II. It signifies the suffering of the Savior
You've heard the expression, "You made your bed, now you have to sleep in it." It's talking about having to deal with the consequences of your actions. You have to suffer.
That cliche takes on new meaning at the manger.
You need to keep in mind that the manger is not the wooden basket that you often see depicted in nativity scenes. Mangers were typically made of stone. It would have been a trough carved out of a stone. The manger was therefore, not a place of comfort.
We’ve noticed this ourselves with our annual camp out. We may have once slept on the ground, but that was not in any way a friendly experience. It was a rather wretched. So the next year we brought an air mattress. That may have been a little better and offered some reprieve, but the next year we brought the camper. We attempted to put more distance between our backs and the unforgiving ground.
As I mentioned, Mary and Joseph would have made valiant attempts to soften the rigidity of the manger, but their efforts would have been somewhat futile. There’s only so much you can do to gain comfort from a bolder, especially for a baby who may wiggle around. The bedding would have offered little warmth from the coolness of the stone. It would have offered little reprieve from the unyielding stiffness that lay beneath.
For this reason I’m a little wary of the carol which says “no crying he made.” I have every belief that the Christ child had many a tear. He came into this world in order to be a Man of Sorrows. And you can be assured that he was also an Infant of Anguish.
All this you must keep in mind so that you recognize his lot as our mediator. Sin’s curse must bear down on him and God's wrath could not relent. To be sure, Jesus did not just enter this realm, he entered into the pains of hell itself. This earth was not to be a welcoming place to the one who was the bearer of sin and its penalty.

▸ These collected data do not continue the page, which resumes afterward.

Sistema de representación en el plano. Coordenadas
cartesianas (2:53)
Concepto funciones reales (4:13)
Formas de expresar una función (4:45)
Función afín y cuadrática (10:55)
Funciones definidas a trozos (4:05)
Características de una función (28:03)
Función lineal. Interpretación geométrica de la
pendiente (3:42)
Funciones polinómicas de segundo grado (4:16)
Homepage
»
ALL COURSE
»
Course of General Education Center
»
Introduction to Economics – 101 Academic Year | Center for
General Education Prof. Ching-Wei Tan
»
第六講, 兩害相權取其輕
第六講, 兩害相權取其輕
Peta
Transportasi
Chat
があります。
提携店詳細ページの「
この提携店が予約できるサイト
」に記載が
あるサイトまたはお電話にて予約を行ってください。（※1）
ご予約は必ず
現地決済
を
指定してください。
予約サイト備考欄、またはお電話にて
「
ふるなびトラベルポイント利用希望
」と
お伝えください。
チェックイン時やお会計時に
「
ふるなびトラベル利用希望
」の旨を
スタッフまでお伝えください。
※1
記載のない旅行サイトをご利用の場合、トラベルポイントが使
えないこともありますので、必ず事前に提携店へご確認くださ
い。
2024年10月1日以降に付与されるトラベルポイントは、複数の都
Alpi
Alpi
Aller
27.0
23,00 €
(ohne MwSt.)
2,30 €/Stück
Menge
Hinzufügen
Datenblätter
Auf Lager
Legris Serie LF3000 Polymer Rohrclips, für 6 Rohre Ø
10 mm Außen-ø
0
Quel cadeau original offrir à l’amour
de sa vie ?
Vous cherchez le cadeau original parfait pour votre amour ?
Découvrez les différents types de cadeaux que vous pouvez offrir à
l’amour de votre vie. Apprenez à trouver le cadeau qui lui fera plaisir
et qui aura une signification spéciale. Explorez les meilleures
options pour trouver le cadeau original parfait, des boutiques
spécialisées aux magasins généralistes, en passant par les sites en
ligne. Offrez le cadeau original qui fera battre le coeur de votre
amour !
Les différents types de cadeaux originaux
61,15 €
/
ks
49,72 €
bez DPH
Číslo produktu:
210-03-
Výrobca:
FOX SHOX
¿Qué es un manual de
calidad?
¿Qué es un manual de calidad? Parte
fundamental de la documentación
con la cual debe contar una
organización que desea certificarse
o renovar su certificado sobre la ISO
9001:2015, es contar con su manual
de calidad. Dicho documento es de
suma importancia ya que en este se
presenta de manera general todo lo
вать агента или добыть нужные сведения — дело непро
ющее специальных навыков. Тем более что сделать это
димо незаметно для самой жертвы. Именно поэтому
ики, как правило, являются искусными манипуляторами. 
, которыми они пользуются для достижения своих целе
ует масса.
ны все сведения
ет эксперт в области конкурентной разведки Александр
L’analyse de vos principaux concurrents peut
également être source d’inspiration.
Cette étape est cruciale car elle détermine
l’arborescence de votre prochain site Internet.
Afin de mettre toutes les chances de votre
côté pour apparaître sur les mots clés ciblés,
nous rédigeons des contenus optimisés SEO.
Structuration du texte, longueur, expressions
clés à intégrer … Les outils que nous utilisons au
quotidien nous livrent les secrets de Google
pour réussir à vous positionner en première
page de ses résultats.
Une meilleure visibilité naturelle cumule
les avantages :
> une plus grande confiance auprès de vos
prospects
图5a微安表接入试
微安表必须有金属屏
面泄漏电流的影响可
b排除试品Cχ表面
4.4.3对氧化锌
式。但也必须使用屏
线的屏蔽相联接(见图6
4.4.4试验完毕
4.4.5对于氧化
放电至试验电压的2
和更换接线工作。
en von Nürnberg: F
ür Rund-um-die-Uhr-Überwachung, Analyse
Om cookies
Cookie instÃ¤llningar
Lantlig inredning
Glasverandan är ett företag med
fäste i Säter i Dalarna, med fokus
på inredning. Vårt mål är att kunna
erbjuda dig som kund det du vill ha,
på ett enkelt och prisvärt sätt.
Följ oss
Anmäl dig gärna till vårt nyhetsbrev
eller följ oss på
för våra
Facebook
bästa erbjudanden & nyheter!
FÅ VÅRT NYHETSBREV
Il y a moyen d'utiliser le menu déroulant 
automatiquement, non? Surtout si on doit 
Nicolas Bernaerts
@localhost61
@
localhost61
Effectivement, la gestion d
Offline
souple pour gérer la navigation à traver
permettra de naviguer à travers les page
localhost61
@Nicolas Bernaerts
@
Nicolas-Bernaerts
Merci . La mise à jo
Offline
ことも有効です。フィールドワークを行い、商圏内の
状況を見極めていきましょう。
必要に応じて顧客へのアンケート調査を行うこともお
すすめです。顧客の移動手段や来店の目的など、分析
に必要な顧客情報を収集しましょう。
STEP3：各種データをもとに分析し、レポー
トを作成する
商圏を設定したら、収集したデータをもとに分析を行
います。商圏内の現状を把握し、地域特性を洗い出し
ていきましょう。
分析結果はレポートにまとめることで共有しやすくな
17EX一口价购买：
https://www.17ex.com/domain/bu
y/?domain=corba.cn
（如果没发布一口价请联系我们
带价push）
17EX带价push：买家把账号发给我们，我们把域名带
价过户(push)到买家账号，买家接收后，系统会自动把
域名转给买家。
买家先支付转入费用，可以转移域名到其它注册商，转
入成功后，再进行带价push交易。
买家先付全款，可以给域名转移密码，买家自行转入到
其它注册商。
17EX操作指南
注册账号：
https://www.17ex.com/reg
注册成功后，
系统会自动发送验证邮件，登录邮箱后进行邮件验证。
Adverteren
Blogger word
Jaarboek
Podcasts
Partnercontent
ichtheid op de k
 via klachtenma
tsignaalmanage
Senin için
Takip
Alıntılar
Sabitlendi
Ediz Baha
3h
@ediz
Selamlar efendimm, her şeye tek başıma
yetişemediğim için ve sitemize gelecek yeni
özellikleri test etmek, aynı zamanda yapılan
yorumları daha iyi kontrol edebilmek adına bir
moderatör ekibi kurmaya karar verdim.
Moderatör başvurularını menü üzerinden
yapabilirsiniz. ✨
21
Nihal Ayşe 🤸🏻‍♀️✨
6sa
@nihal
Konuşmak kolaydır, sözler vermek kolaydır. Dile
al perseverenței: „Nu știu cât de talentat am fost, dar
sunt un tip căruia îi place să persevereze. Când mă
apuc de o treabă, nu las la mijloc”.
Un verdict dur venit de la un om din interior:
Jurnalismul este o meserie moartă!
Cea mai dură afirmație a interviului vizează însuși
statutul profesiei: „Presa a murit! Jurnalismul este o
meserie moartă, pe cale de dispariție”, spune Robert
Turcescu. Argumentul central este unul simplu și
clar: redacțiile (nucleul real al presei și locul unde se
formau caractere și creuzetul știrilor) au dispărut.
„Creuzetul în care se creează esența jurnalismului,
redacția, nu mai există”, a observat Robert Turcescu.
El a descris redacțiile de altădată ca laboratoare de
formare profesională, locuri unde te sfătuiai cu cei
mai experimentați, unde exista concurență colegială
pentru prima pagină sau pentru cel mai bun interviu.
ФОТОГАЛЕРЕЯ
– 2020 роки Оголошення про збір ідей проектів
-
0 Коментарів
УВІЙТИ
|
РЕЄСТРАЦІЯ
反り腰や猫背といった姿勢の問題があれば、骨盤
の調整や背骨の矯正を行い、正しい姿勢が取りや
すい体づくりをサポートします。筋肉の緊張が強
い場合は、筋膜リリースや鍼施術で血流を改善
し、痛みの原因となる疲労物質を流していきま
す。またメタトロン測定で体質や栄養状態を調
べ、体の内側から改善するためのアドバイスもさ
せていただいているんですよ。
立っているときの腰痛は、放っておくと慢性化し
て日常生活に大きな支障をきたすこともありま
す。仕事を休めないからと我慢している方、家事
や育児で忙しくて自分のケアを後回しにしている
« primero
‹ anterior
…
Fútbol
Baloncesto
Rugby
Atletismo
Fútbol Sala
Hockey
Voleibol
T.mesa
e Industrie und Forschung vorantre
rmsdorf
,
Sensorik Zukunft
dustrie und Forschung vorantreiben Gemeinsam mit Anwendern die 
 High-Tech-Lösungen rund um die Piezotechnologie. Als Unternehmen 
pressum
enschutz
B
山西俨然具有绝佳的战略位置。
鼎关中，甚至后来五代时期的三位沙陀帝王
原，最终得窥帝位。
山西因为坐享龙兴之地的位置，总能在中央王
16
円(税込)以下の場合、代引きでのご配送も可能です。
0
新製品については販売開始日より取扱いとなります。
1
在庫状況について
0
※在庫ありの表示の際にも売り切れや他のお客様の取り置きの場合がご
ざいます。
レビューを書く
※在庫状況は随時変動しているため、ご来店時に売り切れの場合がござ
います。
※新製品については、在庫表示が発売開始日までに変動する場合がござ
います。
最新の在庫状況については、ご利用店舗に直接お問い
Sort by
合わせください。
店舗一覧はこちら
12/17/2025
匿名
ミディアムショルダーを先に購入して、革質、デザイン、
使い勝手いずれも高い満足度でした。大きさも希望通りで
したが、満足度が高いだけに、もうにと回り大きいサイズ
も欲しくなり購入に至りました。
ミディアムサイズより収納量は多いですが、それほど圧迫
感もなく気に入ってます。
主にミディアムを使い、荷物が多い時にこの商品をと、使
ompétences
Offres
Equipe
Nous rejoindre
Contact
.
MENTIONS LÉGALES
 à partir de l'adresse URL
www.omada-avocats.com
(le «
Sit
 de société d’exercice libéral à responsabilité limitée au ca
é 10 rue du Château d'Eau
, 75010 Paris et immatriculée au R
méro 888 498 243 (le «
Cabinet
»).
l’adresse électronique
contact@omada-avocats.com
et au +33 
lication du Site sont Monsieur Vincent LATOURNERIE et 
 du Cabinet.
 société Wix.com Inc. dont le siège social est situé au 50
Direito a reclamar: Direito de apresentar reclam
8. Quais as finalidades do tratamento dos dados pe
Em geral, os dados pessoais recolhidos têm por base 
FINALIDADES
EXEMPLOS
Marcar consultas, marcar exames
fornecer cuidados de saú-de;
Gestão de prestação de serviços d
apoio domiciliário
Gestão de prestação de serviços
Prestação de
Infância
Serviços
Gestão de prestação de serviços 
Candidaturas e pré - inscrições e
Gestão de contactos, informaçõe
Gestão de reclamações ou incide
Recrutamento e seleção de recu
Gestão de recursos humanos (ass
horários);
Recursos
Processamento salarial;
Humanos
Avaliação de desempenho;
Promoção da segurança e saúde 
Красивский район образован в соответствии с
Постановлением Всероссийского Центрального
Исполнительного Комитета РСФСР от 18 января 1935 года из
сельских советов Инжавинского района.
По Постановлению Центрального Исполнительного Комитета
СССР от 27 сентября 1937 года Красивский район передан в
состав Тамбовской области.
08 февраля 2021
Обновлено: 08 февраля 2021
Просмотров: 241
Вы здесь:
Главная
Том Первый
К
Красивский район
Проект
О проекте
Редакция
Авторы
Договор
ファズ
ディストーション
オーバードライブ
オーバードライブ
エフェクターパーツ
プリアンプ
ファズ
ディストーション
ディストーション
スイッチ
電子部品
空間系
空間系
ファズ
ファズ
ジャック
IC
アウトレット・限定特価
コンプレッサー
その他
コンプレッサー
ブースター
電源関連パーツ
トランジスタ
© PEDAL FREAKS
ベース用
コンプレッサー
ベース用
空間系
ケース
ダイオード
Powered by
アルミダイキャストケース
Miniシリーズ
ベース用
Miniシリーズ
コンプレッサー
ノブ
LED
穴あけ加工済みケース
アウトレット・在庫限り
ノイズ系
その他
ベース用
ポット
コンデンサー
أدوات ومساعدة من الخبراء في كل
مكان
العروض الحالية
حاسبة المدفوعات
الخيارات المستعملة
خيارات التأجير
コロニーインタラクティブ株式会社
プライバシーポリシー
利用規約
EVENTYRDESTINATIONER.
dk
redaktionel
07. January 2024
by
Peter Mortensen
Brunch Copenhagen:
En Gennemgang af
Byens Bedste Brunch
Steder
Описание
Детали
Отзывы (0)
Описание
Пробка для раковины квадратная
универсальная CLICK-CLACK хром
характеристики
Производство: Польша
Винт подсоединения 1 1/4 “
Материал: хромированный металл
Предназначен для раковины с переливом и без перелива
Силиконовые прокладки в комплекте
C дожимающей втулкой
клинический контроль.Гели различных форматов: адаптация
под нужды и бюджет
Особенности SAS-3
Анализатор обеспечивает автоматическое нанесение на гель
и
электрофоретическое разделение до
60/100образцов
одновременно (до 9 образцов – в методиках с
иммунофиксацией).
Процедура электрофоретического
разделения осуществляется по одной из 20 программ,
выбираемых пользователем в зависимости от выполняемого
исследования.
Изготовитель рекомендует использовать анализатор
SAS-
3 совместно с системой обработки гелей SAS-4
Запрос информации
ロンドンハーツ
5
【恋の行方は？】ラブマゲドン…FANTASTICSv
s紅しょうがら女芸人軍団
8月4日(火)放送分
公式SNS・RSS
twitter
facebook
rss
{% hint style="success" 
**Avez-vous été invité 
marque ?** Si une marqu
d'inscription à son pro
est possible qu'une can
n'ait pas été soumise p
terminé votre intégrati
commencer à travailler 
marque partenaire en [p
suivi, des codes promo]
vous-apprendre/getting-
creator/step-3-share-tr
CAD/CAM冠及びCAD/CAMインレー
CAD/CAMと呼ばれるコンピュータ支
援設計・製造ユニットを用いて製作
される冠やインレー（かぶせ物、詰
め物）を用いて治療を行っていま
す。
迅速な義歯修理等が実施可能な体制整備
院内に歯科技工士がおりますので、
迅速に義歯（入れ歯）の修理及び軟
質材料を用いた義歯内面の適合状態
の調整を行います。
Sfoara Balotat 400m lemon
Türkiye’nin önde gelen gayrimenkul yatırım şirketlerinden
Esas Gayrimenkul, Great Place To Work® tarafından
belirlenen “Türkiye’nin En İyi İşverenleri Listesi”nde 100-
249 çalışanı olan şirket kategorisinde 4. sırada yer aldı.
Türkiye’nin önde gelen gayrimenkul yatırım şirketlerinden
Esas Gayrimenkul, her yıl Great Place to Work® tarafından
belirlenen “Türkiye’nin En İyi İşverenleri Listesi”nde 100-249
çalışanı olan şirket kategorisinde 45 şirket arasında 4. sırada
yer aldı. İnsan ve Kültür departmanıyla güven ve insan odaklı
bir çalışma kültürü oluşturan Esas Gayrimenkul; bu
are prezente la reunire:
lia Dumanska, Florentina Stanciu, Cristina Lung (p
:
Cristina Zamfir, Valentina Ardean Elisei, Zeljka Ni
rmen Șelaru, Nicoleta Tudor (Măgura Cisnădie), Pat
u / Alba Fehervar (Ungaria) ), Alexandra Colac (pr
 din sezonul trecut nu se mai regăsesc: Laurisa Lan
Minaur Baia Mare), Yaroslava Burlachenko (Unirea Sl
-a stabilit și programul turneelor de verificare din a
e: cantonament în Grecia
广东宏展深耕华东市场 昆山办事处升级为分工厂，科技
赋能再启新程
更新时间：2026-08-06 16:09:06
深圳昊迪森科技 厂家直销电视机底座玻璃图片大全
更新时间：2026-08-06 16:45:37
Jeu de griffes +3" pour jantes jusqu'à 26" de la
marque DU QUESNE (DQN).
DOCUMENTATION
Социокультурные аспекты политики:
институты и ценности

To be sure, this manger was the cradle of woe; a chamber of torment for his first sufferings.
The manger spoke of his humiliation and his sufferings. But note also that it also foreshadowed his demise.
III. It foreshadows the death of the Savior
The gospels are interesting this way. There are bookends, as it were, to the life of Christ - rocks that mark his birth and his death.
At the beginning of Jesus’ life he was laid a manger. The gospel accounts tell us that he also ended his life in a similar fashion. Luke tells us that, after Jesus died, he was laid in a tomb which had been freshly cut from the rock.
So, after coming through the trauma of the birth canal, Jesus was wrapped in cloths and laid within the stone casing of the manger. Then, after enduring the trauma of the cross, he was again wrapped in cloths and laid upon yet another stoney bed. Just as the manger was the first part of his sufferings, the tomb was the final part of it.
There may be a sense in which the manger prefigured what would come of him. The manger signifies the fact that Jesus was born to die. The manger is a prophecy of the Messiah’s doom. It is indicative of his life's mission.
Thus, the manger was something of an early grave. The earliest moments of his life spoke of death.
And, in that respect, the manger is a ‘Rock of Help.’ It is an Ebeneezer for us. The manger is a “rock of help” because it speaks of the curse of sin and how it came to its end for God's people.
I mentioned that the furniture preaches. It does. This manger preaches the gospel of salvation. For it points to how wages of death are paid in full by the Christ.